These are the key concepts you need to understand to accurately answer the question.

Equations of Motion
In physics, the equations of motion are fundamental relations that describe how objects move. These formulas allow us to predict the future positions, velocities, and accelerations of moving objects based on their present values and some properties of the force acting on them. Often applied in kinematics, these equations are derived from the basic assumptions of Newton's laws of motion.
At their core, these kinematic equations are:
  • Displacement from velocity and time: \( x = x_0 + v_0t + \frac{1}{2}at^2 \)
  • Velocity in terms of initial velocity, acceleration, and time: \( v = v_0 + at \)
  • Velocity in terms of initial velocity, acceleration, and displacement: \( v^2 = v_0^2 + 2a(x - x_0) \)
In the problem, Car A's position is described with a linear term \( \alpha t \) and a quadratic term \( \beta t^2 \), which correspond to initial velocity and constant acceleration components, respectively.
Meanwhile, Car B's equation has quadratic \( \gamma t^2 \) and cubic terms \( -\delta t^3 \), reflecting a changing acceleration state as time progresses.
Acceleration
Acceleration is defined as the rate of change of velocity with respect to time. It tells us how quickly an object is speeding up or slowing down. The concept of acceleration is crucial because it not only tells us about the speed change but also indicates the direction of motion change.

In physics, acceleration \( a \) is often expressed through the second derivative of the position with respect to time (or the first derivative of velocity), and it has the following formula:
  • \( a = \frac{dv}{dt} = \frac{d^2x}{dt^2} \)
Car A has a constant acceleration given by the coefficient \( 2\beta \), which simplifies to 2.40 m/s². This means Car A's rate of speed increase is steady over time.

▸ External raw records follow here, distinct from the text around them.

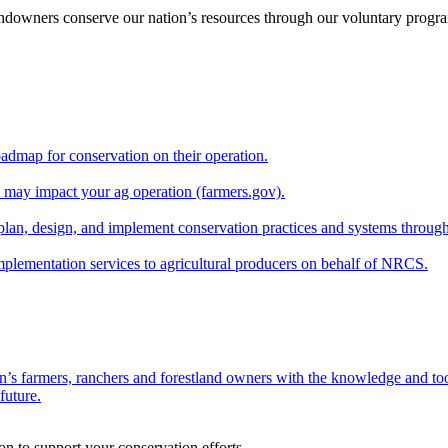
andowners conserve our nation’s resources through our voluntary progra
oadmap for conservation on their operation.
at may impact your ag operation (farmers.gov).
lan, design, and implement conservation practices and systems through
implementation services to agricultural producers on behalf of NRCS.
n’s farmers, ranchers and forestland owners with the knowledge and tool
future.
on to support your conservation efforts.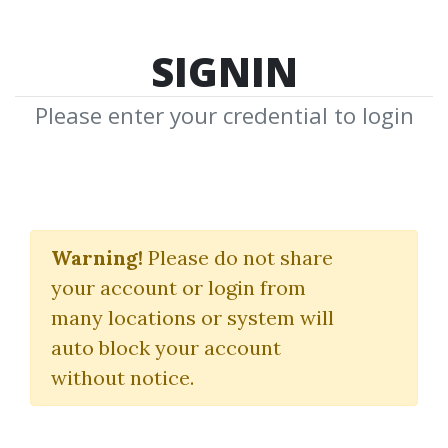
SIGNIN
Please enter your credential to login
Trading With The Trend
Warning!
Please do not share
Fibmarkets
|
Neal Hughes
your account or login from
many locations or system will
By
Rob...
on Jan 16, 2022
auto block your account
without notice.
0
23.91k
1y 8m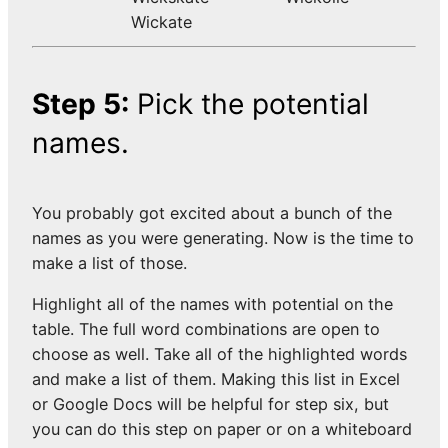
Wickate
Step 5:
Pick the potential
names.
You probably got excited about a bunch of the
names as you were generating. Now is the time to
make a list of those.
Highlight all of the names with potential on the
table. The full word combinations are open to
choose as well. Take all of the highlighted words
and make a list of them. Making this list in Excel
or Google Docs will be helpful for step six, but
you can do this step on paper or on a whiteboard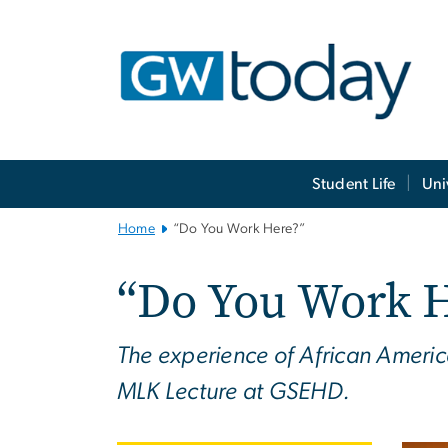
n
tent
Main
Student Life
Uni
Bootstrap
Navigation
Home
“Do You Work Here?”
“Do You Work 
The experience of African America
MLK Lecture at GSEHD.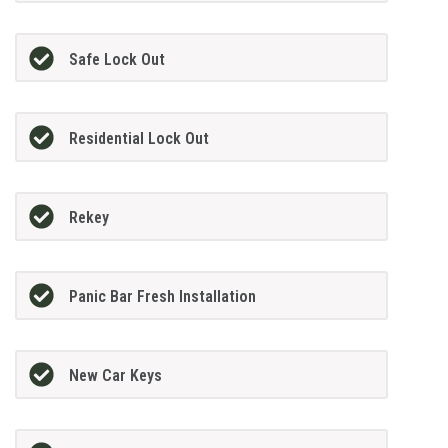
Safe Lock Out
Residential Lock Out
Rekey
Panic Bar Fresh Installation
New Car Keys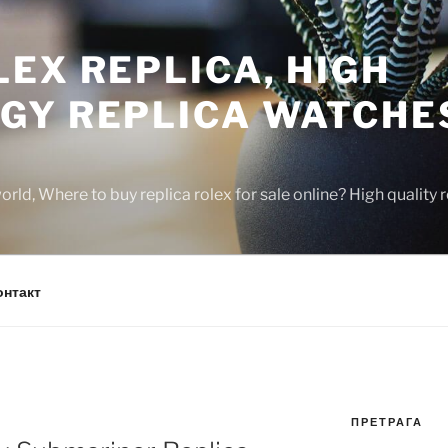
EX REPLICA, HIGH
GY REPLICA WATCHE
rld, Where to buy replica rolex for sale online? High quality
онтакт
ПРЕТРАГА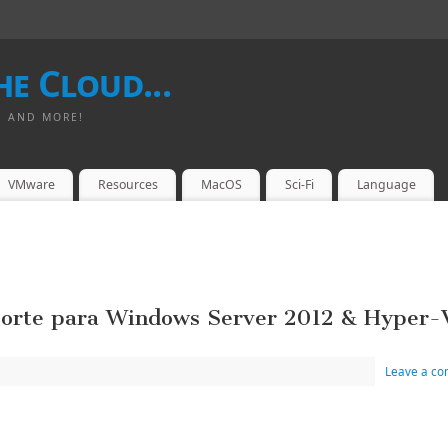
e Cloud...
I AND MORE!
VMware
Resources
MacOS
Sci-Fi
Language
porte para Windows Server 2012 & Hyper-
Leave a c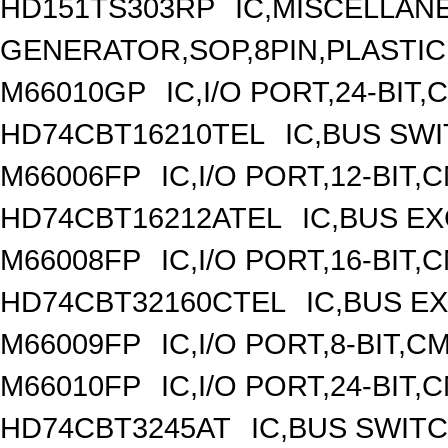
HD151TS303RP
IC,MISCELLAN
GENERATOR,SOP,8PIN,PLASTIC
M66010GP
IC,I/O PORT,24-BIT
HD74CBT16210TEL
IC,BUS SW
M66006FP
IC,I/O PORT,12-BIT
HD74CBT16212ATEL
IC,BUS E
M66008FP
IC,I/O PORT,16-BIT
HD74CBT32160CTEL
IC,BUS E
M66009FP
IC,I/O PORT,8-BIT,
M66010FP
IC,I/O PORT,24-BIT
HD74CBT3245AT
IC,BUS SWIT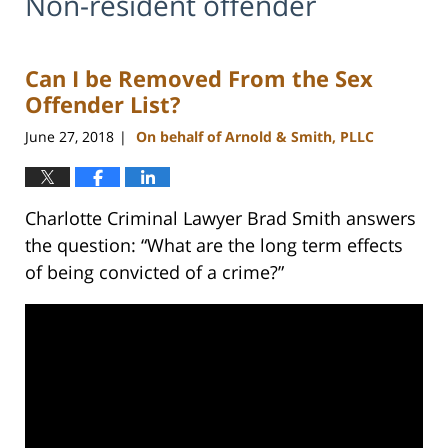
Non-resident offender
Can I be Removed From the Sex
Offender List?
June 27, 2018
On behalf of Arnold & Smith, PLLC
|
Charlotte Criminal Lawyer Brad Smith answers
the question: “What are the long term effects
of being convicted of a crime?”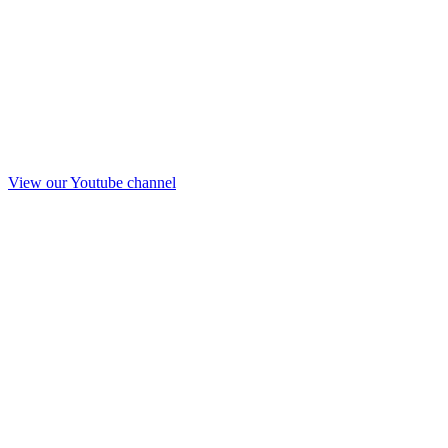
View our Youtube channel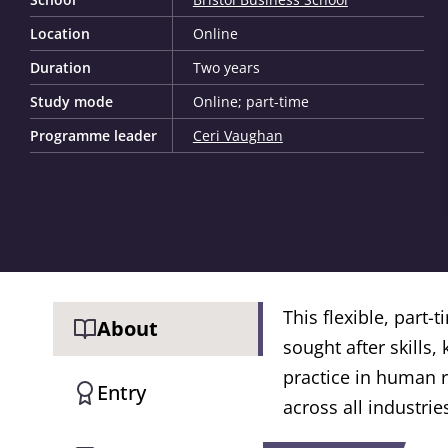
Location
Online
Duration
Two years
Study mode
Online; part-time
Programme leader
Ceri Vaughan
This flexible, part
About
sought after skills,
practice in human 
Entry
across all industrie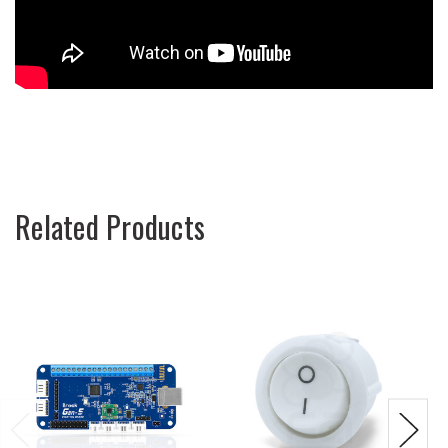
Related Products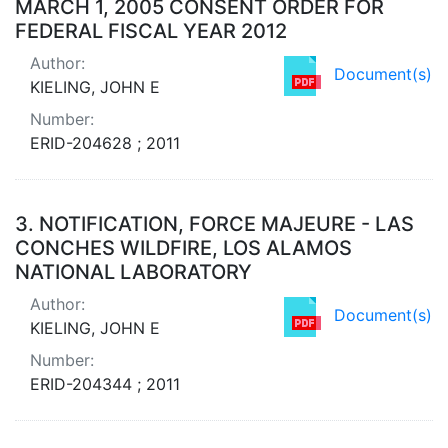
MARCH 1, 2005 CONSENT ORDER FOR
FEDERAL FISCAL YEAR 2012
Author:
Document(s)
KIELING, JOHN E
Number:
ERID-204628 ; 2011
3.
NOTIFICATION, FORCE MAJEURE - LAS
CONCHES WILDFIRE, LOS ALAMOS
NATIONAL LABORATORY
Author:
Document(s)
KIELING, JOHN E
Number:
ERID-204344 ; 2011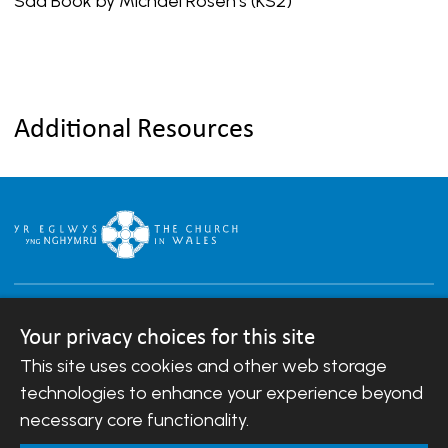
Sad Book by Michael Rosen’s (KS2)
Additional Resources
Your privacy choices for this site
This site uses cookies and other web storage
Copyright © 2007-2026 The Diocese of Llandaff.
All Rights Reserved.
technologies to enhance your experience beyond
Llandaff Diocesan Board of Finance is a company
necessary core functionality.
registered in England and Wales.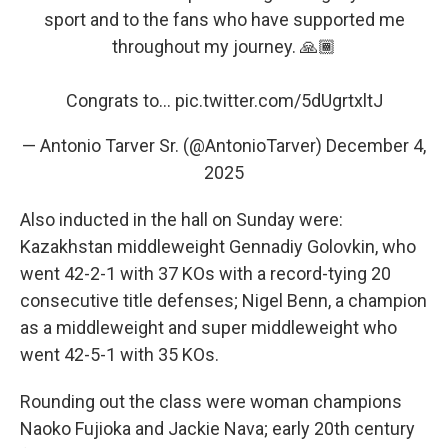
sport and to the fans who have supported me
throughout my journey. 🙏🏾
Congrats to…
pic.twitter.com/5dUgrtxltJ
— Antonio Tarver Sr. (@AntonioTarver)
December 4,
2025
Also inducted in the hall on Sunday were:
Kazakhstan middleweight Gennadiy Golovkin, who
went 42-2-1 with 37 KOs with a record-tying 20
consecutive title defenses; Nigel Benn, a champion
as a middleweight and super middleweight who
went 42-5-1 with 35 KOs.
Rounding out the class were woman champions
Naoko Fujioka and Jackie Nava; early 20th century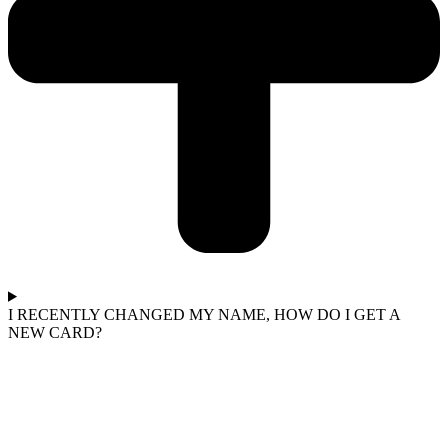
I RECENTLY CHANGED MY NAME, HOW DO I GET A
NEW CARD?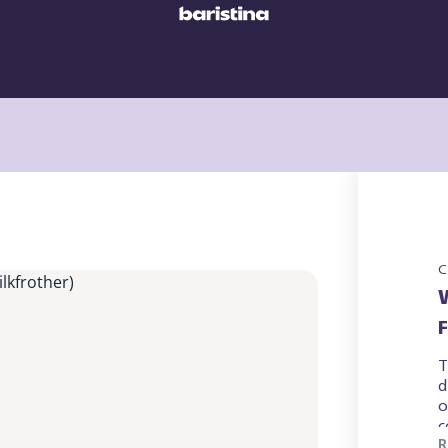
C
T
d
o
c
R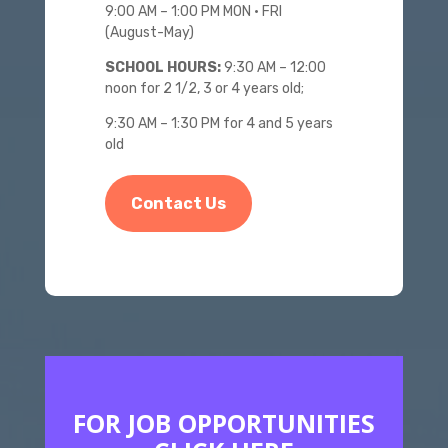
9:00 AM – 1:00 PM MON • FRI
(August-May)
SCHOOL HOURS:
9:30 AM – 12:00
noon for 2 1/2, 3 or 4 years old;
9:30 AM – 1:30 PM for 4 and 5 years
old
Contact Us
FOR JOB OPPORTUNITIES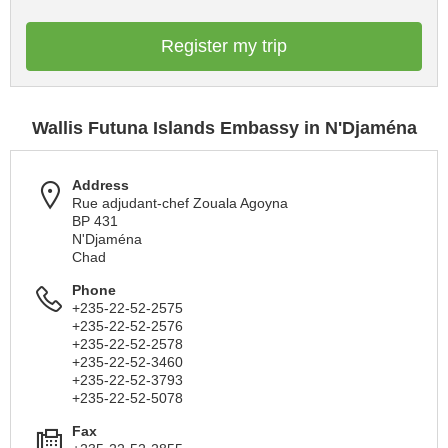
Register my trip
Wallis Futuna Islands Embassy in N'Djaména
Address
Rue adjudant-chef Zouala Agoyna
BP 431
N'Djaména
Chad
Phone
+235-22-52-2575
+235-22-52-2576
+235-22-52-2578
+235-22-52-3460
+235-22-52-3793
+235-22-52-5078
Fax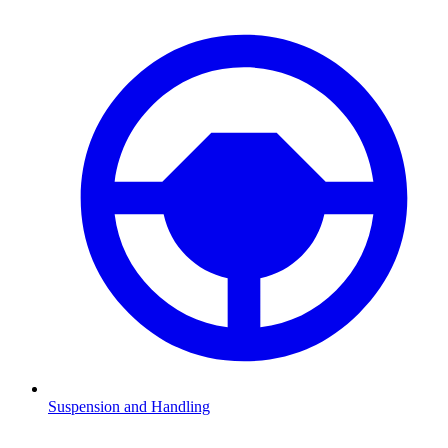
Suspension and Handling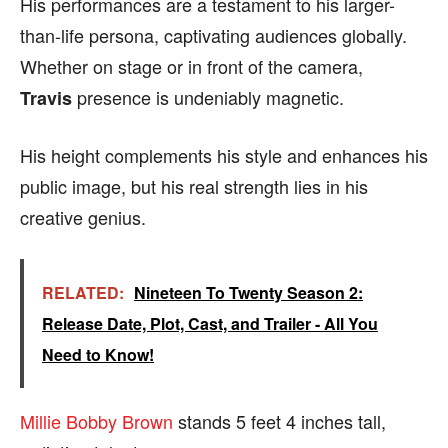
His performances are a testament to his larger-
than-life persona, captivating audiences globally.
Whether on stage or in front of the camera,
presence is undeniably magnetic.
Travis
His height complements his style and enhances his
public image, but his real strength lies in his
creative genius.
RELATED:
Nineteen To Twenty Season 2:
Release Date, Plot, Cast, and Trailer - All You
Need to Know!
Millie Bobby Brown
stands 5 feet 4 inches tall,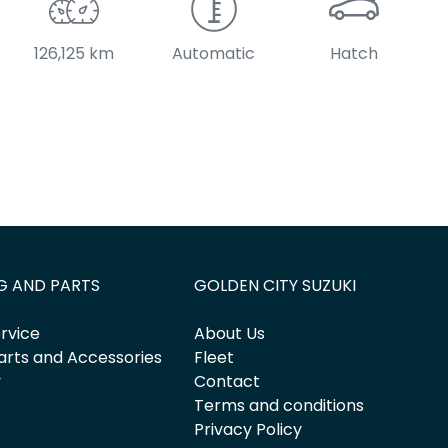
126,125 km
Automatic
Hatch
G AND PARTS
GOLDEN CITY SUZUKI
rvice
About Us
arts and Accessories
Fleet
y
Contact
Terms and conditions
Privacy Policy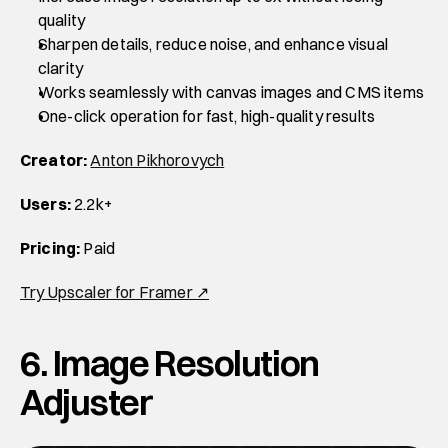
quality
Sharpen details, reduce noise, and enhance visual 
clarity
Works seamlessly with canvas images and CMS items
One-click operation for fast, high-quality results
Creator:
Anton Pikhorovych
Users:
 2.2k+
Pricing:
 Paid
Try Upscaler for Framer ↗
6. Image Resolution 
Adjuster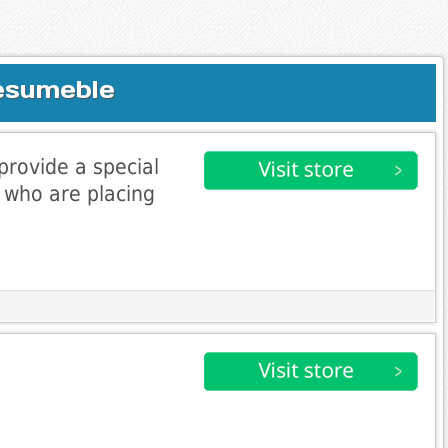
esumeble
 provide a special
s who are placing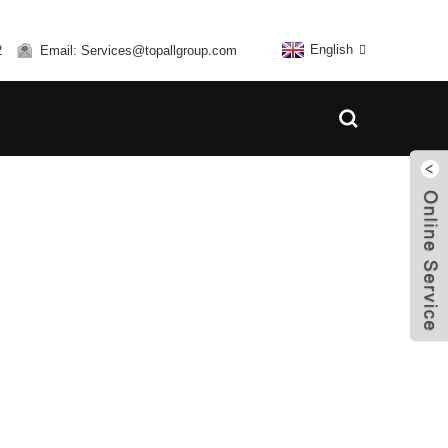
English
2
Email: Services@topallgroup.com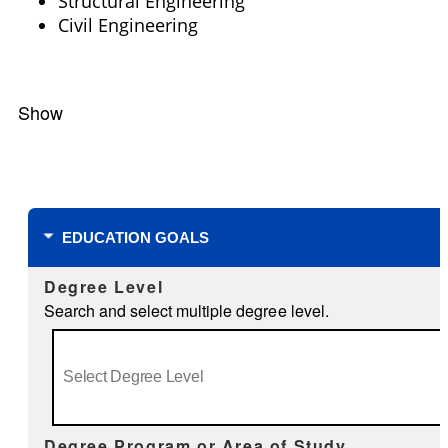
Structural Engineering
Civil Engineering
Show
Filters
EDUCATION GOALS
Degree Level
Search and select multiple degree level.
Degree Program or Area of Study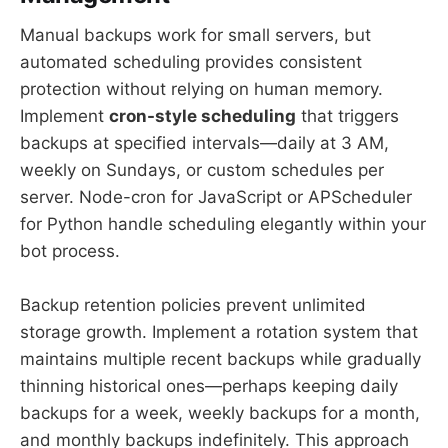
Manual backups work for small servers, but
automated scheduling provides consistent
protection without relying on human memory.
Implement
cron-style scheduling
that triggers
backups at specified intervals—daily at 3 AM,
weekly on Sundays, or custom schedules per
server. Node-cron for JavaScript or APScheduler
for Python handle scheduling elegantly within your
bot process.
Backup retention policies prevent unlimited
storage growth. Implement a rotation system that
maintains multiple recent backups while gradually
thinning historical ones—perhaps keeping daily
backups for a week, weekly backups for a month,
and monthly backups indefinitely. This approach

Car B’s acceleration is more complex, described by the expression \(2\gamma - 6\delta t\). This suggests Car B's acceleration changes over time because of the \(-6\delta t\) term, which reduces the acceleration as \( t \) increases, indicating a variable acceleration.
Quadratic Equations
Quadratic equations are key in describing the motion of objects because they appear naturally when an object's acceleration is constant. They take the standard form: \( ax^2 + bx + c = 0 \), where \( a, b, \) and \( c \) are constants, and \( x \) is the unknown variable.

To solve these equations for \( x \), we often use the quadratic formula:
  • \( x = \frac{-b \pm \sqrt{b^2 - 4ac}}{2a} \)
In our context, the quadratic equation helps calculate when two cars have the same position and when the distance between them does not change. This is achieved by equating their distances and solving: \(-0.20t^3 + 1.60t^2 - 2.60t = 0\).
Notably, finding the times using the quadratic formula allows us to identify intersections, crucial in understanding relative motion. Knowing how to handle these quadratic solutions is invaluable in predicting and analyzing moving objects in various scenarios.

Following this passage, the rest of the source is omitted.